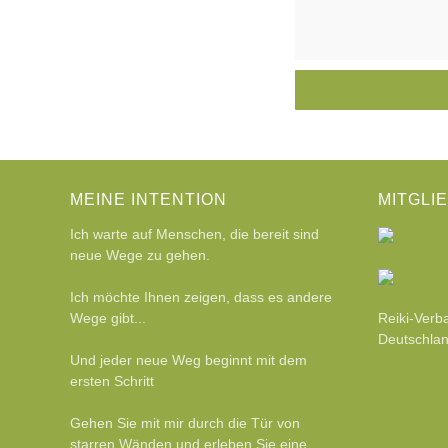
MEINE INTENTION
MITGLI
Ich warte auf Menschen, die bereit sind
neue Wege zu gehen.
Ich möchte Ihnen zeigen, dass es andere
Wege gibt...
Reiki-Verb
Deutschlan
Und jeder neue Weg beginnt mit dem
ersten Schritt
Gehen Sie mit mir durch die Tür von
starren Wänden und erleben Sie eine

________________________________________

* [What you will do] Without including any picture, write out the material above exactly.

* [Result of this exercise]
MEINE INTENTION
MITGLI
Ich warte auf Menschen, die bereit sind
neue Wege zu gehen.
Ich möchte Ihnen zeigen, dass es andere
Wege gibt...
Reiki-Verb
Deutschlan
Und jeder neue Weg beginnt mit dem
ersten Schritt
Gehen Sie mit mir durch die Tür von
starren Wänden und erleben Sie eine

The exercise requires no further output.